# eheim ecco pro 300 priming



## darren636 (18 Dec 2013)

That's it! Another snapped bit of plastic.  second hand filter with no instructions on priming etc. Can someone explain how to close these filters without breaking the handle doo-dah?  I hate these stupid, needlessly fiddly filters. I'm gonna punch myself in the face with rage.  Good day.


----------



## James D (18 Dec 2013)

I replaced my 2013 with an Ecco 200 recently and I find it to be great, much easier to prime, maintain etc.

Not much help to you really though, maybe you're naturally heavy handed. 

There are videos on youtube that show you how to prime them but I can't access them at work sorry.


----------



## darren636 (18 Dec 2013)

Ahh,  at least someone can use the bloody things.  I'll check out this youtube thing


----------



## darren636 (18 Dec 2013)

The videos on YouTube highlight the problem. Their pump heads go on easy, mine needs brute strength to push into place. Maybe dipping the seal area in hot water will soften it up enough.  Or new seal entirely


----------



## Lindy (18 Dec 2013)

I have one too and love it but had thought to myself that some heavy handed bloke would probably get annoyed and break it  When the lid is off the handle should be down at the side. You have to push in a wee buttony thing to get it all the way down. When you put the lid back on sit it firmly on top and pull the handle up enough to make the wee button click. Then you have to be brave and open your taps! When you pull the handle up it will draw water into the pump. You then Push the handle into an upright position until it clicks and that will be it locked. Simples


----------



## darren636 (18 Dec 2013)

Open taps before pulling the handle up?


----------



## Lindy (18 Dec 2013)

yes, or it won't go down.


----------



## Lindy (18 Dec 2013)

I mean the lid won't go down...


----------



## darren636 (18 Dec 2013)

ldcgroomer said:


> I mean the lid won't go down...


 mine won't go down anyway!


----------



## sa80mark (18 Dec 2013)

darren636 said:


> Open taps before pulling the handle up?




Has darren been trying to compress air by hand ? 

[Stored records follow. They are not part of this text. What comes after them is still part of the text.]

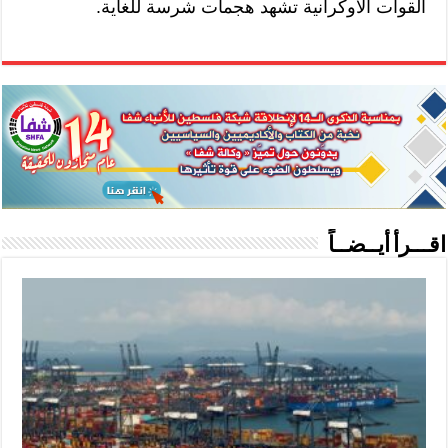
القوات الأوكرانية تشهد هجمات شرسة للغاية.
اقـــرأ أيــضــاً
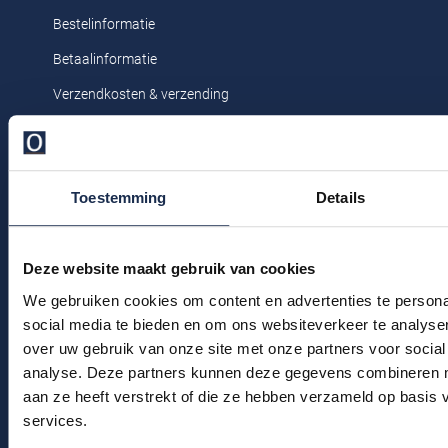
Profuomo
Bestelinformatie
Replay
R2
Betaalinformatie
Reset
Seidensticker
Verzendkosten & verzending
Roy Robson
Ruilen & retourneren
State of Art
Schiesser
Klachtenafhandeling
Tommy Hilfiger
Seidensticker
Toestemming
Details
Veelgestelde vragen
Vanguard
Kledingonderhoud
Deze website maakt gebruik van cookies
Klantenservice
Slater
We gebruiken cookies om content en advertenties te persona
Actievoorwaarden
State of Art
social media te bieden en om ons websiteverkeer te analyse
over uw gebruik van onze site met onze partners voor social
Superdry
Winkel
analyse. Deze partners kunnen deze gegevens combineren me
Tenson
aan ze heeft verstrekt of die ze hebben verzameld op basis
Winkel & Openingstijden
services.
Thomas Maine
Contact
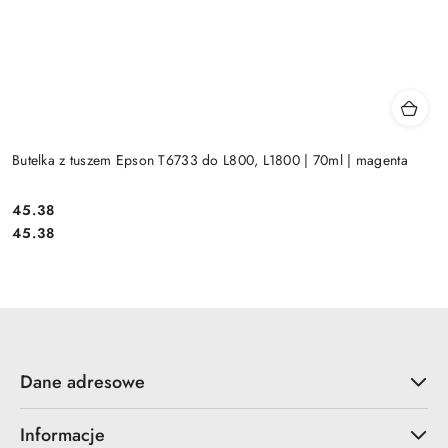
Butelka z tuszem Epson T6733 do L800, L1800 | 70ml | magenta
Cena:
45.38
Cena:
45.38
Dane adresowe
Informacje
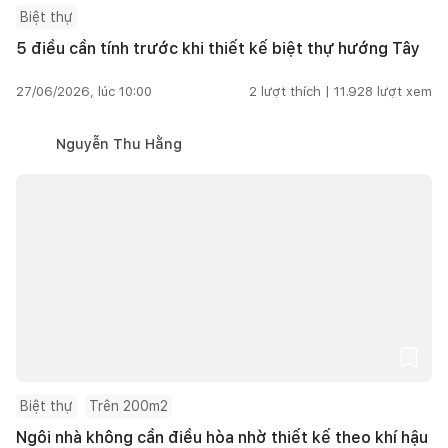
Biệt thự
5 điều cần tính trước khi thiết kế biệt thự hướng Tây
27/06/2026, lúc 10:00
2
lượt thích |
11.928
lượt xem
Nguyễn Thu Hằng
Biệt thự
Trên 200m2
Ngôi nhà không cần điều hòa nhờ thiết kế theo khí hậu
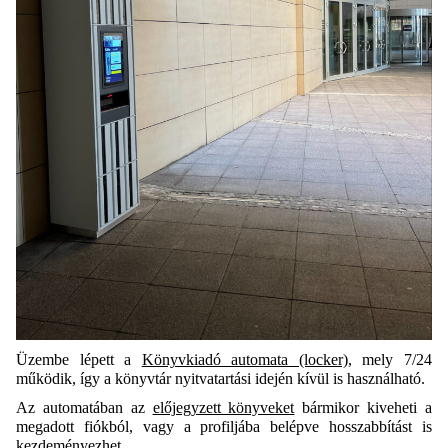
Üzembe lépett a
Könyvkiadó automata (locker)
, mely 7/24
működik, így a könyvtár nyitvatartási idején kívül is használható.
Az automatában az
előjegyzett könyveket
bármikor kiveheti a
megadott fiókból, vagy a profiljába belépve hosszabbítást is
kezdeményezhet.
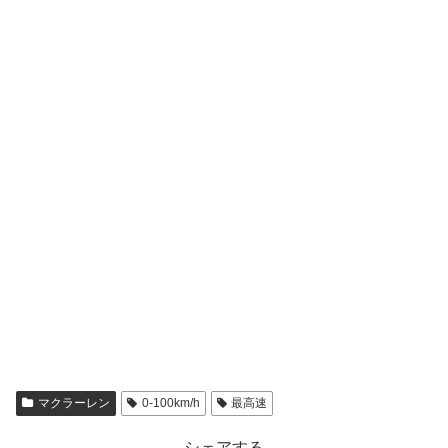
マクラーレン
0-100km/h
最高速
シェアする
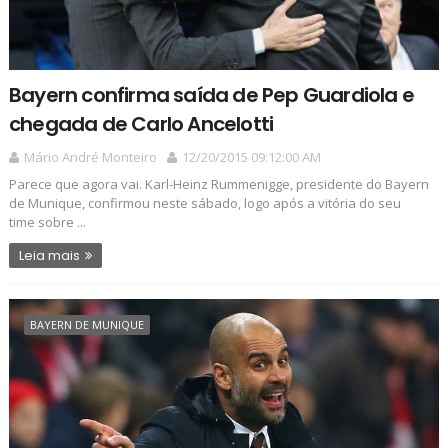
Bayern confirma saída de Pep Guardiola e
chegada de Carlo Ancelotti
Mário André Monteiro
12/20/2015 09:12:00 AM
Parece que agora vai. Karl-Heinz Rummenigge, presidente do Bayern
de Munique, confirmou neste sábado, logo após a vitória do seu
time sobre ...
Leia mais
BAYERN DE MUNIQUE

I did the same thing with my 120 and promptly snapped the handle off


----------



## Lindy (18 Dec 2013)

darren636 said:


> mine won't go down anyway!


have you opened the taps?



sa80mark said:


> I did the same thing with my 120 and promptly snapped the handle off


I nearly did that but managed to restrain myself. But i did smile to myself and think 'blokes are gonna hate this'.


----------



## sa80mark (18 Dec 2013)

It took me ages to figure it out  needless to say it was rapidly replaced with an ehiem classic


----------



## darren636 (18 Dec 2013)

It snapped whilst Taps/ hose were off getting measured for lily pipes..  The head just won't fit without major hoo-ha


----------



## James D (18 Dec 2013)

I forgot to open the taps once and spent a few seconds trying to force the handle, it's an easy mistake to make. Obviously I'm well in touch with my feminine side though!


----------



## Lindy (18 Dec 2013)

James D said:


> . Obviously I'm well in touch with my feminine side though!


I have been guilty in the past of ''if it doesn't fit - force it!"


----------



## sa80mark (18 Dec 2013)

Thats the joy of my job  if it dont fit hit it


----------



## Samjpikey (18 Dec 2013)

If in doubt give it a clout  


Sent from my mobile telecommunications device


----------



## Andy Thurston (18 Dec 2013)

Samjpikey said:


> If in doubt give it a clout
> 
> 
> Sent from my mobile telecommunications device


Said by the window fitter Lol


----------



## darren636 (18 Dec 2013)

Got a  bunch of spares, here goes nothing!


----------



## darren636 (18 Dec 2013)

Ta da !  Now it feels much better. Twice as easy .


----------



## Nathaniel Whiteside (18 Dec 2013)

I too, have done this exact thing. Felt like bouncing the rest of it down the road afterward.


----------